# Is it possible to use bsnl evdo with any router?



## nipunmaster (Nov 4, 2011)

i currently have bsnl 900ULD plan. It gives 4mbps only till 8gb and then it sticks to only 256 kbps, which is extremely slow. So I am thinking of changing to EVDO unlimited plan for only 750 rs and it will give unlimited speed without anuy FUP at 3.1 mbps. Now I have a desktop and a laptop. And sometimes, the internet is simultaneously needed for both. Currently, in the BSNL modem, I have enabled wifi so i can use the internet on my laptop also. i want to know if there is any router available for bsnl EVDO, other than their own router, because they charge 6000rs per month for their router.
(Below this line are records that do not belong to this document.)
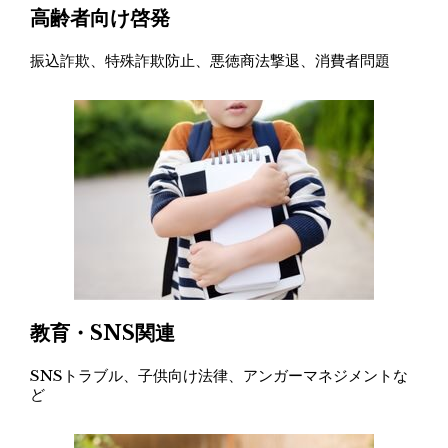
高齢者向け啓発
振込詐欺、特殊詐欺防止、悪徳商法撃退、消費者問題
教育・SNS関連
SNSトラブル、子供向け法律、アンガーマネジメントな
ど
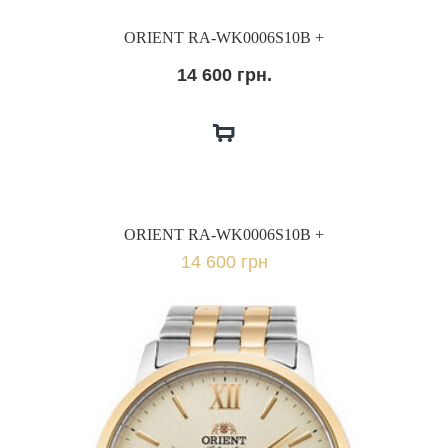
ORIENT RA-WK0006S10B +
14 600 грн.
ORIENT RA-WK0006S10B +
14 600 грн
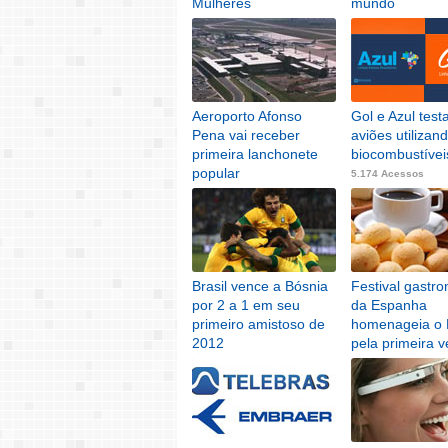
Mulheres
mundo
5.423 Acessos
5.414 Acessos
Aeroporto Afonso
Gol e Azul tes
Pena vai receber
aviões utilizan
primeira lanchonete
biocombustívei
popular
5.174 Acessos
5.184 Acessos
Brasil vence a Bósnia
Festival gastr
por 2 a 1 em seu
da Espanha
primeiro amistoso de
homenageia o B
2012
pela primeira v
5.059 Acessos
4.942 Acessos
I mean that i could plug in the usb evdo stick into that router, connect that router to my desktop and with wifi use the laptop. I saw my friend using that way using an asus router on tikona broadband. is it possible with bsnl evdo?


----------



## bubusam13 (Jun 2, 2012)

Ohh, nobody replied, strange.

@*nipunmaster*...  yes you can. see this 3G Broadband Router - Reliance / Tata / BSNL / MTS USB | eBay

You can also convert your laptop to a wireless access point.


----------



## thatsashok (Jun 2, 2012)

EVDO gives good speeds only if your home is 1~2 kms from the EVDO tower and the no.of persons using the tower

Call BSNL CSC and ask for a speedtest demo at your place before taking one. Also you can use EVDO by taking a RUIM (like SIM card for CDMA) and use them in unlocked MTS/Reliance modems and use RUIM in that.


----------